For 2016, it is anticipated that vessel contractors will be primarily focused on winning inspection, repair, and maintenance (IRM) and decommissioning work, a less cyclical type of work than installation work. Without an ample amount of alternative work for the regional supply of construction vessels, it is expected that construction vessels will start leaving the region as their owners increase bidding for work on the international market.
Although the current commodity markets introduce a lot of uncertainty into project schedules and future regional outlooks, the US GoM is poised to remain a concentrated area of activity for the foreseeable future. With 10 large scale floating developments expected to be sanctioned in coming years and numerous subsea tiebacks expected online, operators seem committed to projects in the US GoM. With an increased amount of projects, offshore contractors will enjoy greater utilization of their vessels. The only thing that remains to be seen is when exactly oil prices will pick up in order to help move these projects forward.

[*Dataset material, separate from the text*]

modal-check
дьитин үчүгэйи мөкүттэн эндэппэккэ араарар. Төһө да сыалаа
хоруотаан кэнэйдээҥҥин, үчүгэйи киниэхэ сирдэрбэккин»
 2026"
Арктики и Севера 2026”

Kory Kinney is a specialist at IHS based in Minnetonka, Minnesota. Kinney covers the North American offshore oil and gas construction market, focusing on field development activities from discovery, engineering, procurement, construction, installation and production phases. He is a managing editor for IHS FPSQuarterly report and provides content for the IHS publication Offshore Field Development Monthly.